There can be no popular mandate to break the law, and there can never be a popular mandate to violate the Constitution. Those who say that there can be a popular mandate to violate the law and the constitution are not the advocates of democracy, they are the advocates of mob rule. Mobs don’t respect democratic norms, and they never will.
Links: http://www.msnbc.msn.com/id/31638542
http://www.miamiherald.com/579/story/1121928.html
Thanks Nicholas and Chris for the interesting counterpoints. I simply do not see Zelaya’s actions as being as much of a slippery slope as you do. In fact, as much as I read Zelaya to be a power-hungry populist more than a champion of the people (or real socialist), I do not see his actions to date as warranting a coup simply because he did not have the ability to carry through his proposals with majority support. Thus the coup was too much too early, IMO. Even in Honduras there are options short of removal by military force, and they were ignored for the reasons I describe above. In any event, whether Zelaya returns or not to Honduras (and perhaps power), he is now the lamest of lame ducks so the overall point was made (which will probably be the basis of a political compromise that allows him to return).
As George mentioned, the current constitution has its origins in the pre-1990s dictatorships and has an elite bias.
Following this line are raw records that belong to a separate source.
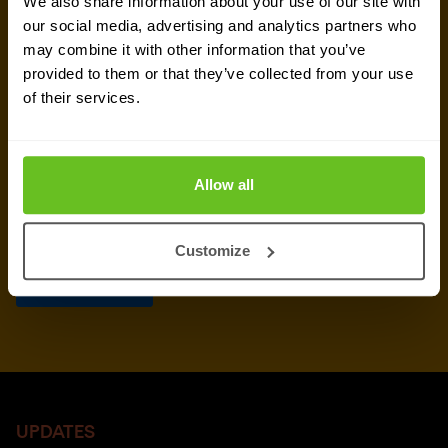
We also share information about your use of our site with
our social media, advertising and analytics partners who
may combine it with other information that you’ve
provided to them or that they’ve collected from your use
of their services.
Allow all
Customize
UPDATES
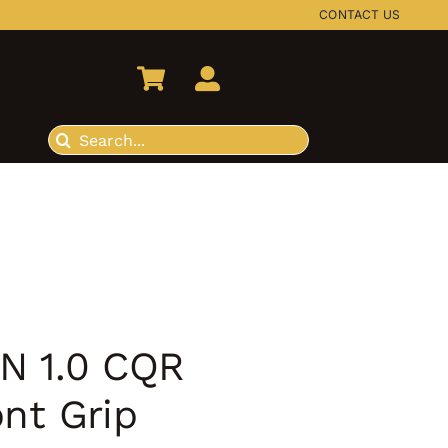
CONTACT US
Search
for:
N 1.0 CQR
ont Grip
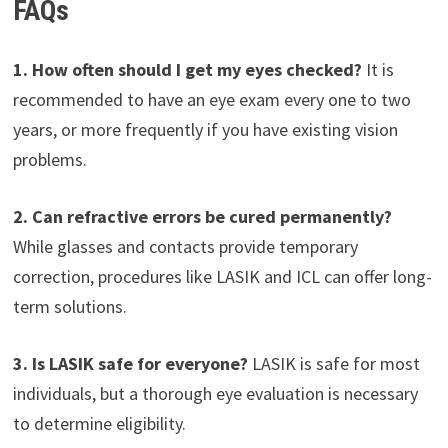
FAQs
1. How often should I get my eyes checked?
It is
recommended to have an eye exam every one to two
years, or more frequently if you have existing vision
problems.
2. Can refractive errors be cured permanently?
While glasses and contacts provide temporary
correction, procedures like LASIK and ICL can offer long-
term solutions.
3. Is LASIK safe for everyone?
LASIK is safe for most
individuals, but a thorough eye evaluation is necessary
to determine eligibility.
It has been ammended before, but that was done by Congress. That is the way this proposal should have been worked, and with Congress opposed for the moment, he should have accepted his defeat. Yet, I do not think that calling referenda and plebiscites is only the tactic of dictators even if done as a response to Congressional opposition, and in fact wish that there was more space for such on matters like abortion and gun rights in the US. In sum, Zelaya’s manner of going about it was wrong (or at least too provocative), but allowing Hondurans to have a voice on whether a constitutional overhaul is needed does not constitute a subversion of democracy in my mind. Had Zelaya then tried to mandate a review in spite of majority opposition in the referendum, or had he tried to ramrod reforms through before the Nov elections, then it might have warranted a tougher judicial response–but still not a coup. As for the charges that he was whole scale curtailing civil liberties and opposition rights, that is a heavily disputed line of argument and one not widely accepted by Honduras-watchers. Heck, if this is a reason to oust him then W. Bush should have been overthrown because of the Patriot Act and illegal wiretapping, to say nothing of the lies justifying an aggressive war on a non-threatening state–all of which were patently unconstitutional yet “popular” at the time of their enactment.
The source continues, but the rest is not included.